[tor-talk] AORTA - others tried it?

grarpamp grarpamp at gmail.com
Fri Feb 2 02:59:24 UTC 2018


On Thu, Feb 1, 2018 at 7:20 PM,  <alen.alen at powdermail.com> wrote:
> https://hoevenstein.nl/aorta-a-transparent-tor-proxy-for-linux-programs

> How does it work?

The underlying tech is kernel facilities and filters like pf / ipfw / nftables.

For Linux see...
https://wikipedia.org/wiki/Cgroups
https://www.spinics.net/lists/netdev/msg264727.html

> **Did anyone else check out AORTA or review its code?

One way for non coders to review it is to observe if the rulesets
it creates meets comprehensive expectations and makes sense.

You'd need to read the manpages for the filter in question.

> Why is it supposed to work under more situations?

Kernel packet filters have rule over userland software / libraries / users.

Example:
If you compile tor or telnet statically, you can't torsocks them,
but you can aorta them.

Aorta won't work unless you're running a supported Linux kernel.

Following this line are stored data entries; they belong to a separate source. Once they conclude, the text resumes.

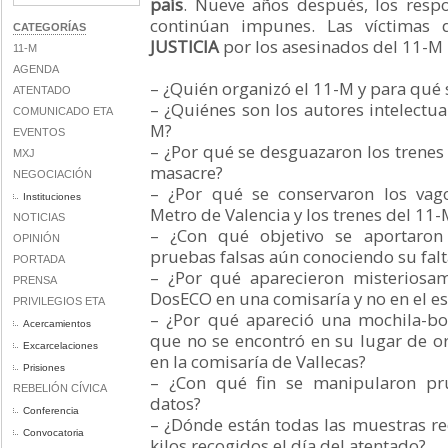
país
. Nueve años después, los resp
continúan impunes. Las víctimas 
CATEGORÍAS
JUSTICIA
por los asesinados del 11-M
11-M
AGENDA
– ¿Quién organizó el 11-M y para qué 
ATENTADO
– ¿Quiénes son los autores intelectua
COMUNICADO ETA
M?
EVENTOS
– ¿Por qué se desguazaron los trenes
MXJ
masacre?
NEGOCIACIÓN
– ¿Por qué se conservaron los vag
Instituciones
Metro de Valencia y los trenes del 11
NOTICIAS
– ¿Con qué objetivo se aportaron
OPINIÓN
pruebas falsas aún conociendo su falt
PORTADA
– ¿Por qué aparecieron misteriosa
PRENSA
DosECO en una comisaría y no en el es
PRIVILEGIOS ETA
– ¿Por qué apareció una mochila-b
Acercamientos
que no se encontró en su lugar de o
Excarcelaciones
en la comisaría de Vallecas?
Prisiones
– ¿Con qué fin se manipularon pru
REBELIÓN CÍVICA
datos?
Conferencia
– ¿Dónde están todas las muestras re
Convocatoria
kilos recogidos el día del atentado?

Torsocks is more platform independant so it works on BSD's.

Or users can write similar packet rules on their BSD boxes
to effectively do what aorta does on Linux.

Whonix and various VM solutions do similar things.

> Also wonder, what exactly the software does when testing if "Tor handles all
> Internet traffic"?

Tries to resolve and connect to an onion, prints results, exit on fail.

> What are the consequences of using -c to disable the test?

Runs your app without such test first.

Something like that, read the above aorta link and aorta.c for specifics.